With the New York State Department of Health Epidemiology department on speed dial, Kerri often called for advice on effectively preventing the spread of infection. She faxed daily lists that tracked sick residents. At one point, the funeral homes and medical examiner’s office were so overwhelmed that South Shore could no longer reach them to pick up the deceased. The staff worked themselves to exhaustion.
“We were watching and doing CPR on resident after resident unsuccessfully as the tidal wave hit us and we lost one after the next,” says Kerri.
This lasted through April.
“The local ambulance companies stopped coming in a timely manner because they were so busy,” says Kerri. “They simply couldn’t accommodate us.”
Coming up for air
As a rehab center, most stays at South Shore are short-term and meant for recovery, such as relearning how to walk with a prosthetic after an amputation. But South Shore lost six of its residents at the facility, and another 14 died on the way to the hospital or shortly after arriving there. Many of those passed were in decent health before contracting the virus, and many were also quite young. In the grand scheme of things, the facility did statistically well, having only lost 20 percent of its resident population.
“The grief for those we lost is still very poignant,” says Kerri.
To help count their victories and not just losses, the crew put a sign out front to share good news and numbers.
Eventually, testing rules changed about residents requiring a negative COVID-19 test to be admitted to a nursing home, and the overwhelming number of cases began to change as South Shore received the testing it needed and the state-mandated testing of staff as well. Cases were finally dwindling.
Newspapers began to laud hospital nurses for their incredible work but blame nursing home nurses for making the residents sick. Between the immense reporting requirements and the efforts to organize testing, Kerri was often doing nursing supervision as well as administrative management.
As of May 28, all South Shore staff returned from sick leave and the facility was able to remove a barrier previously made to enclose its COVID-19 Unit.
“Soon, we found and trained a new director and assistant director to take over the nursing leadership of the facility,” says Kerri. We had zero COVID-19 cases in the building, and I reached back out to BKD to see if the consulting position was still available.”
Working from the outside in
Kerri’s boys (bored with board games) Liam and Nate.
Kerri had always thought of herself as the queen of emergency preparedness, having been through weather emergency evacuations and practiced fire, code, and elopement drills for years.
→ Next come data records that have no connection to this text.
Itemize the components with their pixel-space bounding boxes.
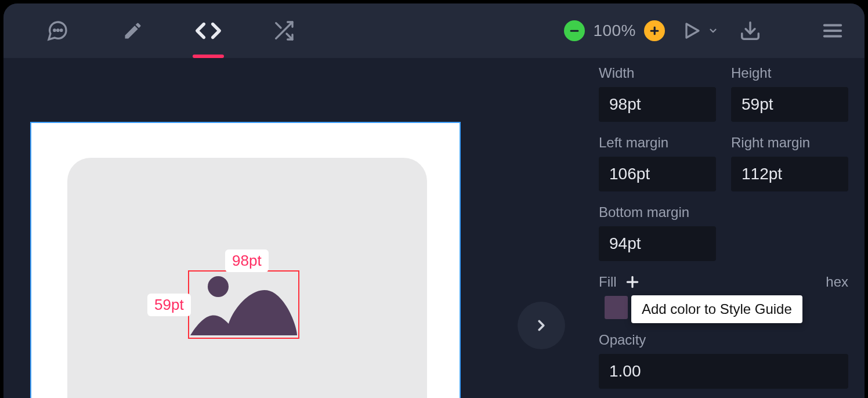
selection-box[interactable] <box>188 270 299 339</box>
expand-panel-button[interactable] <box>518 302 565 349</box>
width-label: Width <box>599 65 716 81</box>
toolbar-left-group <box>20 3 321 58</box>
code-tab[interactable] <box>171 3 246 58</box>
right-margin-input[interactable] <box>731 157 848 191</box>
add-fill-button[interactable] <box>625 274 640 290</box>
body: 98pt 59pt Width Height <box>3 58 865 398</box>
pencil-icon <box>122 20 143 41</box>
comments-tab[interactable] <box>20 3 95 58</box>
zoom-level-label: 100% <box>593 21 636 40</box>
width-input[interactable] <box>599 87 716 122</box>
height-input[interactable] <box>731 87 848 122</box>
download-button[interactable] <box>735 15 766 46</box>
fill-format-label[interactable]: hex <box>826 274 848 290</box>
left-margin-field: Left margin <box>599 135 716 191</box>
fill-color-swatch[interactable] <box>605 296 628 319</box>
plus-icon <box>648 24 661 37</box>
hamburger-menu-button[interactable] <box>817 15 848 46</box>
edit-tab[interactable] <box>95 3 171 58</box>
shuffle-icon <box>272 19 295 42</box>
toolbar: 100% <box>3 3 865 58</box>
opacity-input[interactable] <box>599 354 848 389</box>
fill-swatch-row: Add color to Style Guide <box>599 296 848 319</box>
canvas-area[interactable]: 98pt 59pt <box>3 58 587 398</box>
chevron-right-icon <box>533 317 550 334</box>
height-field: Height <box>731 65 848 122</box>
app-window: 100% <box>3 3 865 398</box>
left-margin-label: Left margin <box>599 135 716 151</box>
right-margin-field: Right margin <box>731 135 848 191</box>
right-margin-label: Right margin <box>731 135 848 151</box>
chat-icon <box>46 19 69 42</box>
toolbar-right-group: 100% <box>564 15 848 46</box>
zoom-group: 100% <box>564 20 665 41</box>
svg-rect-6 <box>570 30 579 32</box>
code-icon <box>195 17 222 44</box>
play-icon <box>681 20 702 41</box>
svg-rect-8 <box>654 27 656 35</box>
svg-line-5 <box>276 23 281 28</box>
selection-width-badge: 98pt <box>225 249 269 272</box>
chevron-down-icon <box>708 26 718 36</box>
height-label: Height <box>731 65 848 81</box>
bottom-margin-label: Bottom margin <box>599 204 716 220</box>
plus-icon <box>625 274 640 290</box>
svg-marker-9 <box>686 24 699 38</box>
menu-icon <box>822 20 844 42</box>
shuffle-tab[interactable] <box>246 3 321 58</box>
download-icon <box>739 20 761 42</box>
bottom-margin-field: Bottom margin <box>599 204 716 261</box>
bottom-margin-input[interactable] <box>599 226 716 261</box>
svg-point-0 <box>54 30 55 31</box>
opacity-label: Opacity <box>599 332 848 348</box>
left-margin-input[interactable] <box>599 157 716 191</box>
opacity-field: Opacity <box>599 332 848 398</box>
svg-point-2 <box>61 30 62 31</box>
inspector-panel: Width Height Left margin Right margin <box>587 58 865 398</box>
fill-section-header: Fill hex <box>599 274 848 290</box>
zoom-out-button[interactable] <box>564 20 585 41</box>
fill-tooltip: Add color to Style Guide <box>631 295 802 323</box>
zoom-in-button[interactable] <box>644 20 665 41</box>
fill-label: Fill <box>599 274 617 290</box>
minus-icon <box>568 24 581 37</box>
width-field: Width <box>599 65 716 122</box>
artboard[interactable]: 98pt 59pt <box>30 122 461 398</box>
preview-button[interactable] <box>681 20 718 41</box>
selection-height-badge: 59pt <box>147 294 191 316</box>
svg-point-1 <box>57 30 59 31</box>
But she had no idea what she was in for once COVID-19 hit, and the majority of nursing home leaders were similarly caught off guard. At the end of South Shore’s major COVID-19 overflow, Kerri, hardwired to think clinically, wanted to fix the glaring errors her team faced.
“Nobody should have to feel scared to enter their own home after a day of work or to prepare food for their children because they’ve gone unprotected due to incomplete planning,” she says.
Since joining BKD, Kerri has assisted with writing a pandemic emergency plan and its policies, now a New York State Law requirement. The plan can be put into action with PPE on reserve as needed.
“I feel so lucky to be part of a team that can help enact these changes for facilities still succumbing to positive cases. I’m also grateful to be able to do this from my dining room table. The level of peace that comes with research and policy writing has allowed me the time and space to heal from the trauma of the past few months,” says Kerri.